Minister Secretary-General of Government
- In office 11 July 1987 – 21 October 1988
- President: Augusto Pinochet
- Preceded by: Francisco Javier Cuadra
- Succeeded by: Miguel Ángel Poduje

Head of the University of the Andes, Chile
- In office 10 March 2004 – 21 January 2014
- Preceded by: Óscar Cristi Marfil
- Succeeded by: José Antonio Guzmán Cruzat

Personal details
- Born: 7 January 1955 Chile
- Party: Independent
- Spouse: María Olga Ortúzar
- Children: Three
- Alma mater: University of Chile
- Occupation: Lawyer, academic

= Orlando Poblete Iturrate =

Chilean lawyer and academic (born 1955)

Orlando Poblete Iturrate (born 7 January 1955) is a Chilean lawyer and academic who served as Minister Secretary-General of Government between 1987 and 1988.

He later became Rector of the University of the Andes, Chile, a position he held from 2004 to 2014.

== Early life and education ==
Poblete earned his law degree at the University of Chile in 1978.

He later taught procedural law at several Chilean universities, including the University of Chile, the Pontifical Catholic University of Chile, and the University of the Andes, Chile. In 1984 he co-founded the Chilean Institute of Procedural Law (Instituto Chileno de Derecho Procesal).

He married María Olga Ortúzar Feliú, with whom he has three children.

== Political career ==
Between 1979 and 1987 Poblete served as an adviser to the Office of the Presidency.

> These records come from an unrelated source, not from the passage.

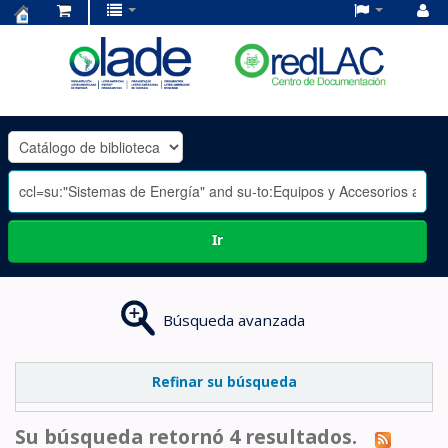
Centro
de
Documentación
OLADE
-
Ir
Búsqueda avanzada
Refinar su búsqueda
Su búsqueda retornó 4 resultados.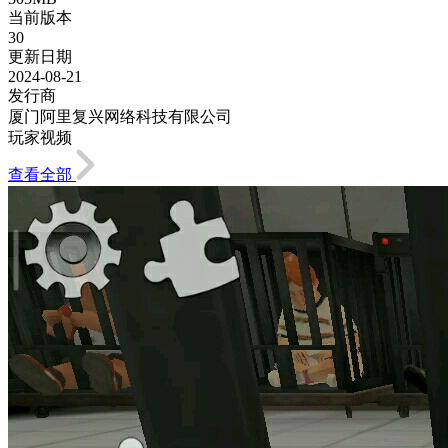
当前版本
30
更新日期
2024-08-21
发行商
厦门阿里复兴网络科技有限公司
玩家视频
查看全部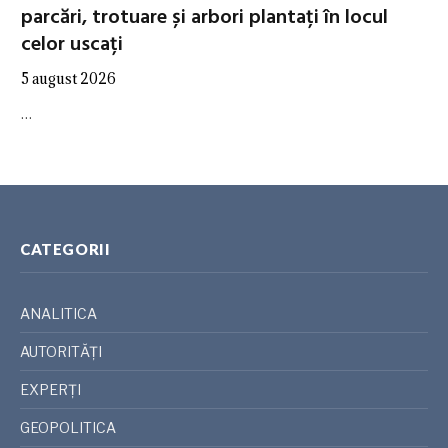
parcări, trotuare și arbori plantați în locul
celor uscați
5 august 2026
…
CATEGORII
ANALITICA
AUTORITĂȚI
EXPERȚI
GEOPOLITICA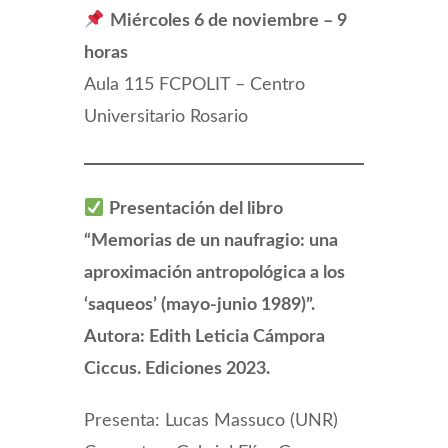
Miércoles 6 de noviembre – 9
horas
Aula 115 FCPOLIT – Centro
Universitario Rosario
Presentación del libro
“Memorias de un naufragio: una
aproximación antropológica a los
‘saqueos’ (mayo-junio 1989)”.
Autora: Edith Leticia Cámpora
Ciccus. Ediciones 2023.
Presenta: Lucas Massuco (UNR)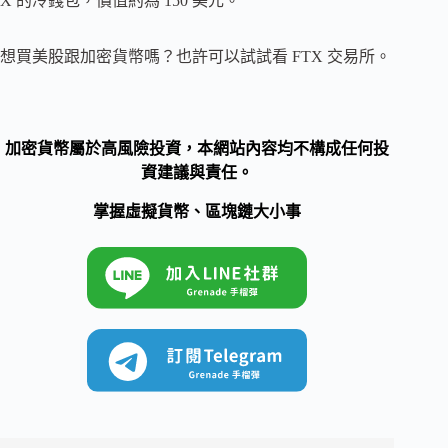
X 的冷錢包，價值約為 150 美元。
想買美股跟加密貨幣嗎？也許可以試試看 FTX 交易所。
加密貨幣屬於高風險投資，本網站內容均不構成任何投
資建議與責任。
掌握虛擬貨幣、區塊鏈大小事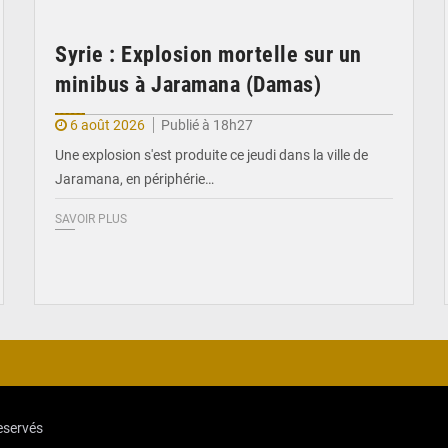
Syrie : Explosion mortelle sur un
minibus à Jaramana (Damas)
6 août 2026
Publié à 18h27
Une explosion s'est produite ce jeudi dans la ville de
Jaramana, en périphérie…
SAVOIR PLUS
reservés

On 11 July 1987, President Augusto Pinochet appointed him Minister Secretary-General of Government, a post he held until 21 October 1988.

== Academic career ==
In 1996 he became dean of the Faculty of Law at the University of the Andes. On 10 March 2004, he was appointed rector of the same university, succeeding Óscar Cristi Marfil.

He held the post for ten years, stepping down on 21 January 2014, when José Antonio Guzmán Cruzat was elected as the new rector.